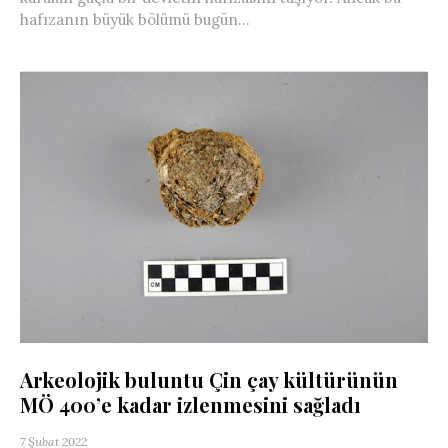
hafızanın büyük bölümü bugün...
Arkeolojik buluntu Çin çay kültürünün
MÖ 400’e kadar izlenmesini sağladı
7 Şubat 2022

──────

Task prompt: Leaving out every line before the one with "Arkeolojik buluntu Çin çay kültürünün", print the rest of the listing above exactly, through its final line.

Your solution:
Arkeolojik buluntu Çin çay kültürünün
MÖ 400’e kadar izlenmesini sağladı
7 Şubat 2022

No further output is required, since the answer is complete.